Notwithstanding the above, the Vendor are required to resolve all outstanding matters in the
Due Diligence within 6 months to the satisfaction of Protasco, and Protasco has the right to
terminate the Restated SPA. Upon termination of the Restated SPA, the Purchase Price shall
be refunded in full by the Vendor, or Protasco shall be entitled to deal with the Secured
Shares.
14.
Information on PT Inovisi Infracom TBK (“PT Inovisi”)
PT Inovisi was incorporated in Indonesia on 11th May 2007 as a public limited company. PT
Inovisi was listed on the Stock Exchange of Indonesia on 3rd July 2009. PT Inovisi is principally
an investment holding company with subsidiaries principally involved in mobile
communication infrastructure services.
The authorised share capital of PT Inovisi is IDR 2,000,000,000,000 comprising 20,000,000,000
shares of IDR 100 each of which 9,990,267,035 have been issued as fully paid-up capital.
The directors of PT Inovisi are Jerry Djajasaputra, Ooi Kock Aun and Jan Adam Tangkilisan.
None of the directors have any interests in PT Inovisi.
The substantial shareholder is PT Green Pine, holding 60.2% equity interest in PT Inovisi.
PT Green Pine has business relationship with the Vendor.
The summary of PT Inovisi financial statements for the 3 FYE 31 December 2010, 31 December
2011 and 31 December 2012 are set out below:
2010
2011
2012
RM’million
RM’million
RM’million
Revenue
Profit before taxation
Profit after taxation
Total borrowings
Shareholders’ funds
15.
83.9
31.6
31.9
4.1
234.7
138.2
98.3
97.0
29.7
390.7
313.7
116.9
116.0
53.0
504.2
Full details of other outstanding issues raised by the due diligence lawyers, consultants’ and
technicians’
Other than the Conditions Subsequent as announced on 30th January 2014, the outstanding
issues are:
- Filing of Corporate Income Tax Return by PT ASI, PT FAS and PT Haseba
- Filing of annual manpower periodic reports with the relevant regional office of the Ministry
of manpower by PT Haseba
- PT Haseba to establish proper reserves for the payment of severance and benefits of its
employee
- PT Haseba to enrols all its employees in the Social Security Insurance programme
(Jamsostek)
- Details in relation to outstanding shareholders loans
- Improvement to the internal control systems
16.
Opinion of the Board of Directors
The Board of Directors, after considering the report by RISC and barring unforeseen
circumstances, is of the opinion that the Targeted Production is achievable.
17.
Basis in arriving at 66.5% interest in PT Haseba
The 66.5% interest in PT Haseba is the effective interest in PT Haseba after taking into
consideration 100% economic interests in PT ASI, which owns 95% interests in PT FAS, which
in turn owns 70% interests in PT Haseba.
18.
Source of fund for the Protasco Advance
The Protasco Advance will be funded via internally generated funds.
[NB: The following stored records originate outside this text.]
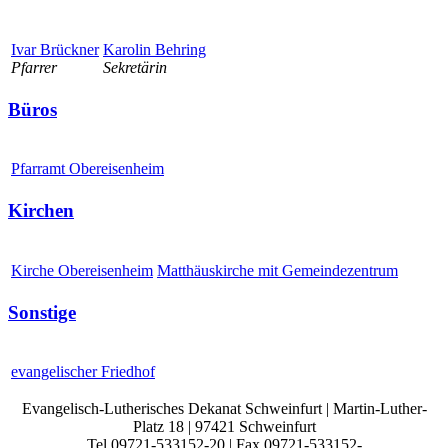
Ivar Brückner
Karolin Behring
Pfarrer
Sekretärin
Büros
Pfarramt Obereisenheim
Kirchen
Kirche Obereisenheim
Matthäuskirche mit Gemeindezentrum
Sonstige
evangelischer Friedhof
Evangelisch-Lutherisches Dekanat Schweinfurt | Martin-Luther-
Platz 18 | 97421 Schweinfurt
Tel 09721-533152-20 | Fax 09721-533152-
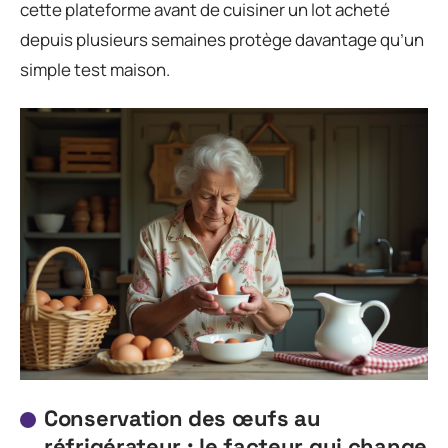
cette plateforme avant de cuisiner un lot acheté
depuis plusieurs semaines protège davantage qu’un
simple test maison.
Conservation des œufs au
réfrigérateur : le facteur qui change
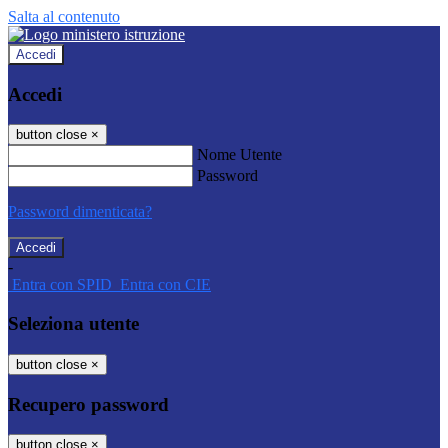
Salta al contenuto
Accedi
Accedi
button close
×
Nome Utente
Password
Password dimenticata?
-
Entra con SPID
Entra con CIE
Seleziona utente
button close
×
Recupero password
button close
×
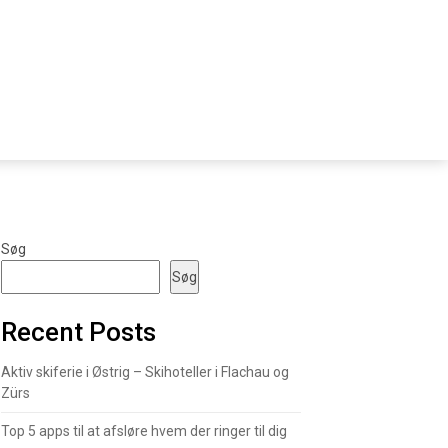
Søg
Søg
Recent Posts
Aktiv skiferie i Østrig – Skihoteller i Flachau og
Zürs
Top 5 apps til at afsløre hvem der ringer til dig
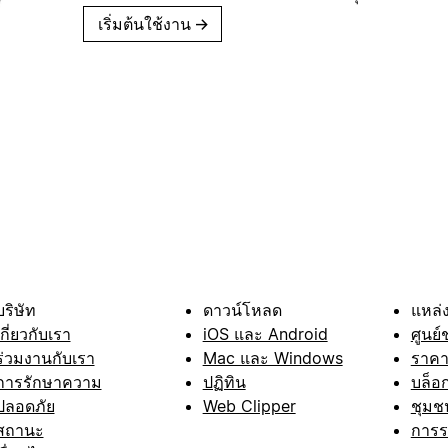
เริ่มต้นใช้งาน
→
บริษัท
ดาวน์โหลด
แหล่ง
เกี่ยวกับเรา
iOS และ Android
ศูนย์
ร่วมงานกับเรา
Mac และ Windows
ราค
การรักษาความ
ปฏิทิน
บล็อ
ปลอดภัย
Web Clipper
ชุมช
สถานะ
การ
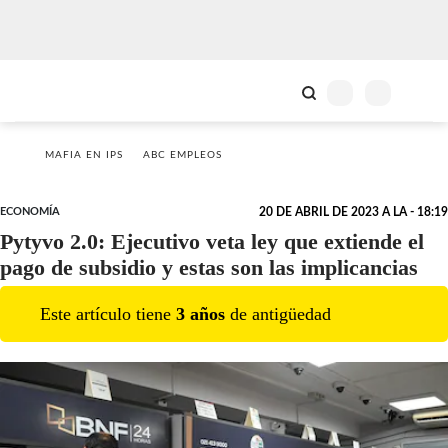
MAFIA EN IPS
ABC EMPLEOS
ECONOMÍA
20 DE ABRIL DE 2023 A LA - 18:19
Pytyvo 2.0: Ejecutivo veta ley que extiende el
pago de subsidio y estas son las implicancias
Este artículo tiene
3
año
s
de antigüedad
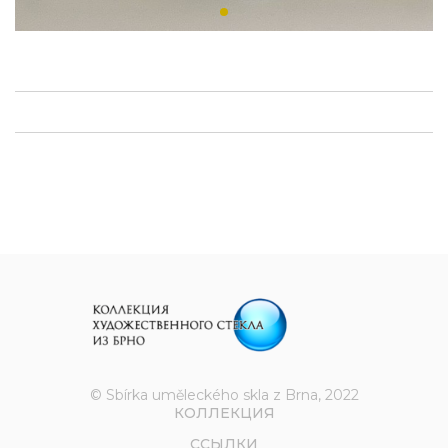
© Sbírka uměleckého skla z Brna, 2022
КОЛЛЕКЦИЯ
ССЫЛКИ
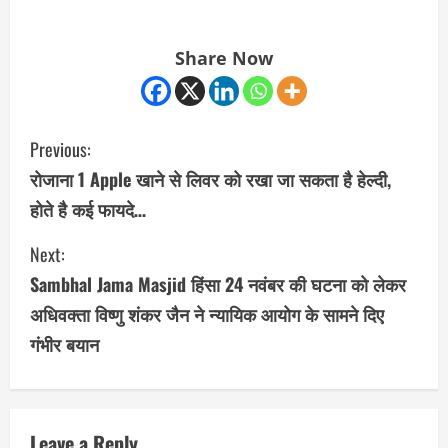
Share Now
C
Previous:
o
रोजाना 1 Apple खाने से लिवर को रखा जा सकता है हेल्दी,
होते है कई फायदे…
n
Next:
t
Sambhal Jama Masjid हिंसा 24 नवंबर की घटना को लेकर
i
अधिवक्ता विष्णु शंकर जैन ने न्यायिक आयोग के सामने दिए
n
गंभीर बयान
u
e
Leave a Reply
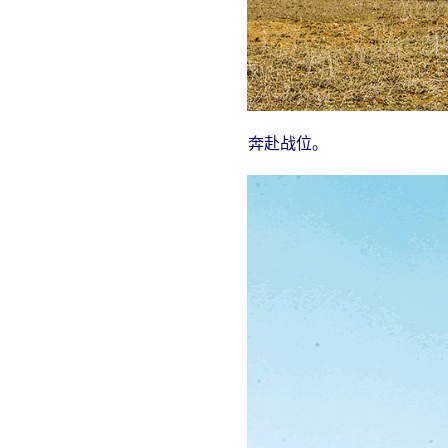
奔赴战位。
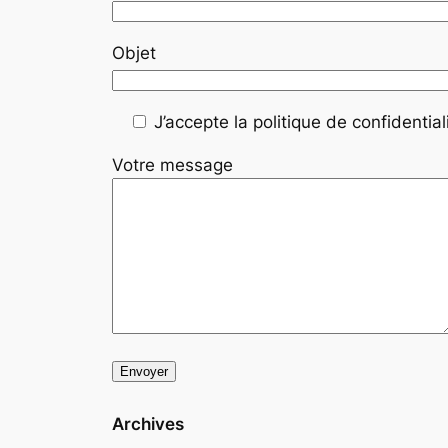
Objet
J’accepte la politique de confidentiali
Votre message
Archives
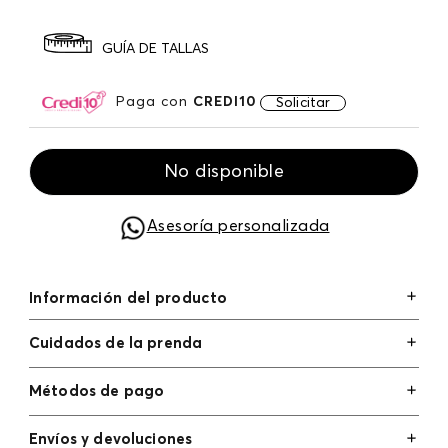
GUÍA DE TALLAS
Paga con
CREDI10
Solicitar
No disponible
Asesoría personalizada
Información del producto
Cuidados de la prenda
Métodos de pago
Tarjetas de crédito: Visa, Dinners, Master Card y
Envíos y devoluciones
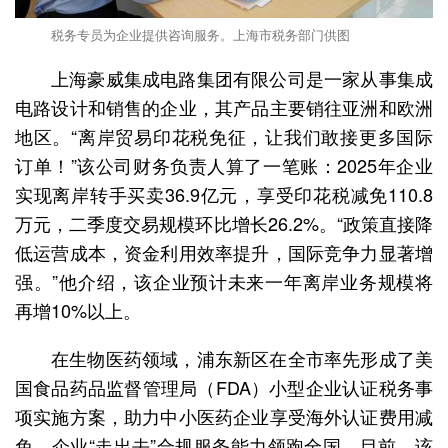
税务专员为企业提供咨询服务。上海市税务部门供图
上海豪威集成电路集团有限公司是一家从事集成
电路设计和销售的企业，其产品主要销往亚洲和欧洲
地区。“离岸贸易印花税免征，让我们敢接更多国际
订单！”该公司财务负责人算了一笔账：2025年企业
实现离岸转手买卖36.9亿元，享受印花税减免110.8
万元，二季度交易规模环比增长26.2%。“政策直接降
低运营成本，资金利用效率提升，国际竞争力显著增
强。”他介绍，该企业预计未来一年离岸业务规模将
再增10%以上。
在生物医药领域，浦东新区在全市率先形成了美
国食品药品监督管理局（FDA）小型企业认证税务事
项实施方案，助力中小医药企业享受海外认证费用减
免，企业“走出去”合规服务能力领跑全国。目前。该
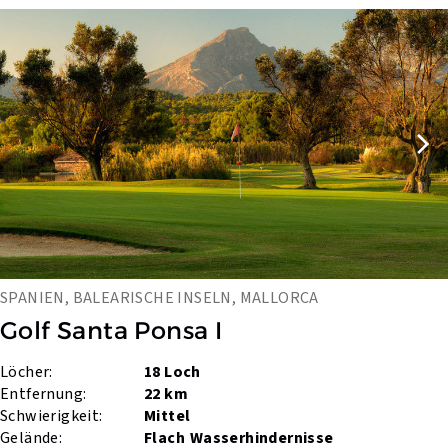
SPANIEN, BALEARISCHE INSELN, MALLORCA
Golf Santa Ponsa I
Löcher:
18 Loch
Entfernung:
22 km
Schwierigkeit:
Mittel
Gelände:
Flach
Wasserhindernisse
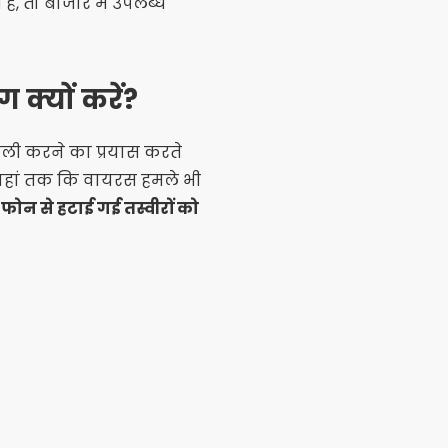
ं, तो बाजार में उपलब्ध
 क्यों करें?
ाली करने का प्रयास करते
 या यहां तक कि वायरस हमले भी
फोन से हटाई गई तस्वीरों को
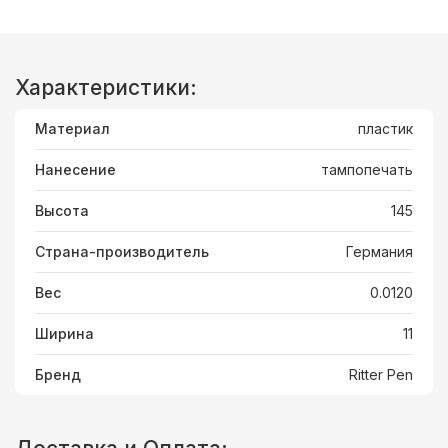
Характеристики:
Материал
пластик
Нанесение
тампопечать
Высота
145
Страна-производитель
Германия
Вес
0.0120
Ширина
11
Бренд
Ritter Pen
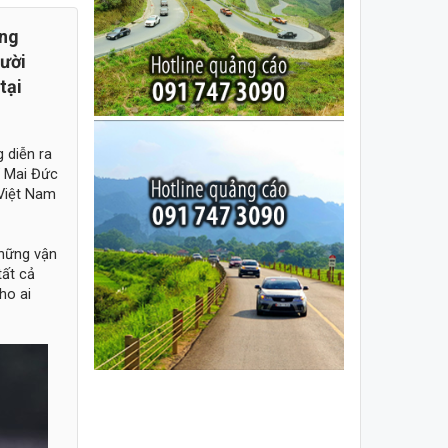
ung
gười
tại
 diễn ra
V Mai Đức
 Việt Nam
những vận
tất cả
ho ai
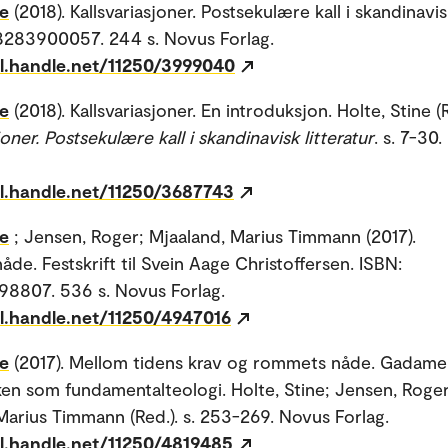
ne
(2018). Kallsvariasjoner. Postsekulære kall i skandinavisk
8283900057. 244 s. Novus Forlag.
dl.handle.net/11250/3999040
ne
(2018). Kallsvariasjoner. En introduksjon. Holte, Stine (R
joner. Postsekulære kall i skandinavisk litteratur
. s. 7-30
dl.handle.net/11250/3687743
ne
; Jensen, Roger; Mjaaland, Marius Timmann (2017).
de. Festskrift til Svein Aage Christoffersen. ISBN:
8807. 536 s. Novus Forlag.
dl.handle.net/11250/4947016
ne
(2017). Mellom tidens krav og rommets nåde. Gadame
ken som fundamentalteologi. Holte, Stine; Jensen, Roger
Marius Timmann (Red.). s. 253-269. Novus Forlag.
dl.handle.net/11250/4819485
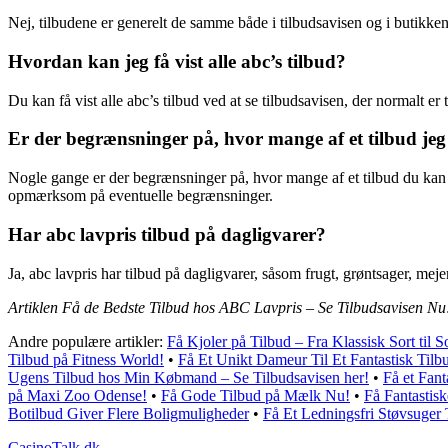
Nej, tilbudene er generelt de samme både i tilbudsavisen og i butikken
Hvordan kan jeg få vist alle abc’s tilbud?
Du kan få vist alle abc’s tilbud ved at se tilbudsavisen, der normalt e
Er der begrænsninger på, hvor mange af et tilbud je
Nogle gange er der begrænsninger på, hvor mange af et tilbud du kan kø
opmærksom på eventuelle begrænsninger.
Har abc lavpris tilbud på dagligvarer?
Ja, abc lavpris har tilbud på dagligvarer, såsom frugt, grøntsager, me
Artiklen Få de Bedste Tilbud hos ABC Lavpris – Se Tilbudsavisen Nu!
Andre populære artikler:
Få Kjoler på Tilbud – Fra Klassisk Sort til 
Tilbud på Fitness World!
•
Få Et Unikt Dameur Til Et Fantastisk Tilb
Ugens Tilbud hos Min Købmand – Se Tilbudsavisen her!
•
Få et Fant
på Maxi Zoo Odense!
•
Få Gode Tilbud på Mælk Nu!
•
Få Fantastis
Botilbud Giver Flere Boligmuligheder
•
Få Et Ledningsfri Støvsuger 
CasinoTalk.dk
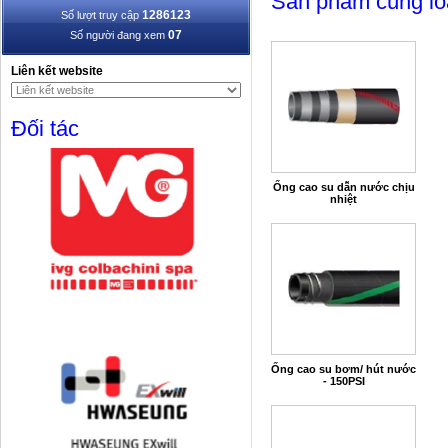
Sản phẩm cùng lo
1286123
Số lượt truy cập
07
Số người đang xem
Liên kết website
Đối tác
Ống cao su dẫn nước chịu
nhiệt
Ống cao su bơm/ hút nước
- 150PSI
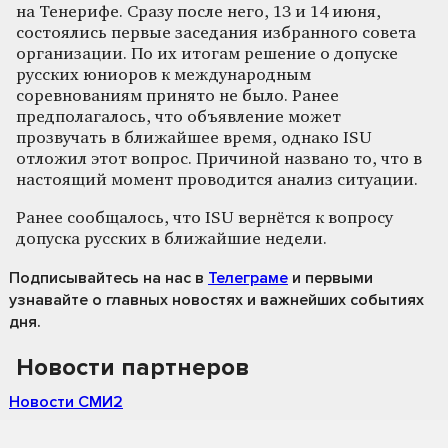
на Тенерифе. Сразу после него, 13 и 14 июня,
состоялись первые заседания избранного совета
организации. По их итогам решение о допуске
русских юниоров к международным
соревнованиям принято не было. Ранее
предполагалось, что объявление может
прозвучать в ближайшее время, однако ISU
отложил этот вопрос. Причиной названо то, что в
настоящий момент проводится анализ ситуации.
Ранее сообщалось, что ISU вернётся к вопросу
допуска русских в ближайшие недели.
Подписывайтесь на нас
в
Телеграме
и первыми
узнавайте о главных новостях и важнейших событиях
дня.
Новости партнеров
Новости СМИ2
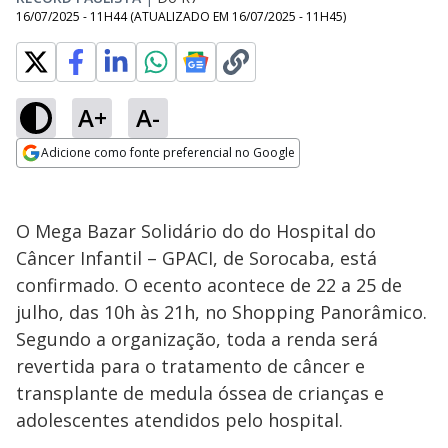
16/07/2025 - 11H44
(ATUALIZADO EM
16/07/2025 - 11H45
)
A+
A-
Adicione como fonte preferencial no Google
Opens in new window
O Mega Bazar Solidário do do Hospital do
Câncer Infantil – GPACI, de Sorocaba, está
confirmado. O ecento acontece de 22 a 25 de
julho, das 10h às 21h, no Shopping Panorâmico.
Segundo a organização, toda a renda será
revertida para o tratamento de câncer e
transplante de medula óssea de crianças e
adolescentes atendidos pelo hospital.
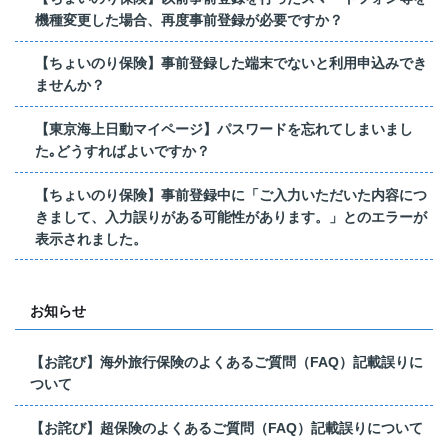
機種変更した場合、再度事前登録が必要ですか？
【ちょいのり保険】事前登録した端末でないと利用申込みでき
ませんか？
【東京海上日動マイページ】パスワードを忘れてしまいまし
た｡どうすればよいですか？
【ちょいのり保険】事前登録中に「ご入力いただいた内容につ
きまして、入力誤りがある可能性があります。」とのエラーが
表示されました。
お知らせ
【お詫び】海外旅行保険のよくあるご質問（FAQ）記載誤りに
ついて
【お詫び】超保険のよくあるご質問（FAQ）記載誤りについて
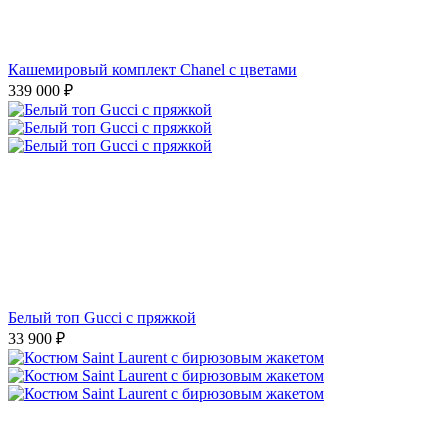
Кашемировый комплект Chanel с цветами
339 000
₽
Белый топ Gucci с пряжкой
33 900
₽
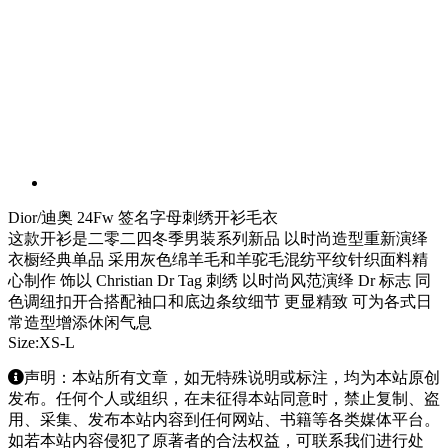
Dior/迪奥 24Fw 签名字母刺绣开衫毛衣
这款开衫是二零二四冬季男装系列新品 以时尚造型重新演绎
衣橱经典单品 采用灰色绵羊毛和羊驼毛混纺平纹针织面料精
心制作 饰以 Christian Dr Tag 刺绣 以时尚风范演绎 Dr 标志 同
色调纽扣开合搭配袖口和底边条纹细节 更显精致 可为各式日
常造型增添休闲气息
Size:XS-L
声明：本站所有文章，如无特殊说明或标注，均为本站原创
发布。任何个人或组织，在未征得本站同意时，禁止复制、盗
用、采集、发布本站内容到任何网站、书籍等各类媒体平台。
如若本站内容侵犯了原著者的合法权益，可联系我们进行处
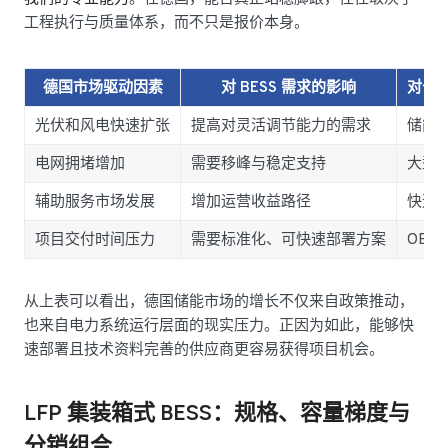
工程执行与质量体系，而不只是报价本身。
德国市场驱动因素
对 BESS 需求的影响
对公用
光伏和风电快速扩张
提高对灵活调节能力的需求
储能
电网拥堵增加
需要移峰与稳定支持
大型
辅助服务市场发展
增加运营收益路径
快速
项目交付时间压力
需要标准化、可快速部署方案
OE
从上表可以看出，德国储能市场的增长不仅来自政策推动，
也来自电力系统运行层面的现实压力。正因为如此，能够快
速部署且技术资料完善的供应商更容易获得项目机会。
LFP 集装箱式 BESS：规格、容量梯度与
分销组合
The remaining
shareholders of PT ASI will not be making any proportionate advance, as the Protasco
Advance is made for exploration and well-reactivation. The Protasco Advance is refunded in
the event the Restated SPA is terminated.
19.
Statement by Protasco
Protasco, after considering the report by KPMG and barring unforeseen circumstances, is of
the opinion that the Profit Guarantee is realistic.
20.
Confirmation Statement
Protasco confirms that the Proposed Acquisition will not result in diversification in operation
to Protasco Group pursuant to paragraph 10.13 of Main Market Listing Requirements as
there is no diversion of more than 25% of the net assets and contribution from the Proposed
Acquisition.
21.
Statement by Directors and Major Shareholders
None of the directors and/or the major shareholders and/or person connected with a
director or major shareholders have any interest, direct or indirect, in the Proposed
Acquisition.
This announcement is dated 10th February 2014.